True facts by themselves are usually insufficient to make a well-supported argument

Not infrequently, very bad arguments are constituted of entirely true facts.  True facts which are stripped of context and meaning.  

Freedom in general and Free Speech in particular has startlingly fewer defenders than I would have thought.  I enjoyed this piece, The Media Very Rarely Lies by Scott Alexander.  His subheading is "With a title like that, obviously I will be making a nitpicky technical point."

Which is:

The point is: the media rarely lies explicitly and directly. Reporters rarely say specific things they know to be false. When the media misinforms people, it does so by misinterpreting things, excluding context, or signal-boosting some events while ignoring others, not by participating in some bright-line category called “misinformation”.

It drives me crazy when NPR or NYT or some other mainstream media insistently try and parse Misinformation, Disinformation and Hate Speech as forms of Free Speech which are legitimate to suppress.  NO!  The "you idiots" is sotto voce.

Alexander provides multiple examples from the fringe and from the mainstream where individuals are making technically accurate arguments which are logically fallacious, evidentially unsupported, or lack sufficient context for the implied decision-making.

Okay, that’s my nitpicky point. Who cares? Obviously all of this kind of stuff is more than deceptive enough to in fact leave a bunch of people misinformed. So why do I care if it misinforms them by lying, or by misinterpreting things and taking them out of context?

I care because there’s a lazy argument for censorship which goes: don’t worry, we’re not going to censor honest disagreement. We just want to do you a favor by getting rid of misinformation, liars saying completely false things. Once everybody has been given the true facts - which we can do in a totally objective, unbiased way - then we can freely debate how to interpret those facts.

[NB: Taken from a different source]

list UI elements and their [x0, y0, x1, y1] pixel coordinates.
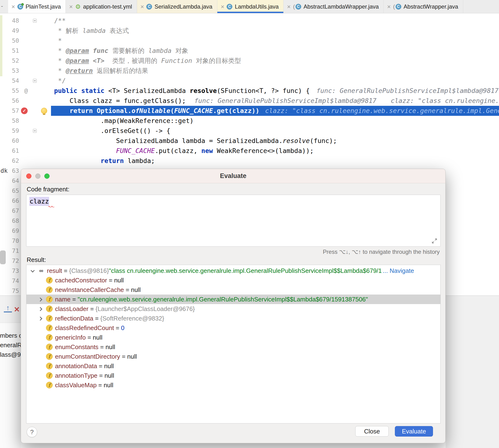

But people - including the very worst perpetrators of misinformation - very rarely say false facts. Instead, they say true things without enough context. But nobody will ever agree what context is necessary and which context is redundant.

[snip]

Nobody will ever be able to provide 100% of relevant context for any story. It’s an editorial decision which caveats to include and how many possible objections to address. But that means there isn’t a bright-line distinction between “misinformation” (stories that don’t include enough context) and “good information” (stories that do include enough context). Censorship - even the “safe” kind of censorship that just blocks “fake news” - will always involve a judgment call by a person in power enforcing their values.

I am both outraged and alarmed that so many of our mainstream media and our public intellectuals are either explicitly or tacitly calling for more censorship.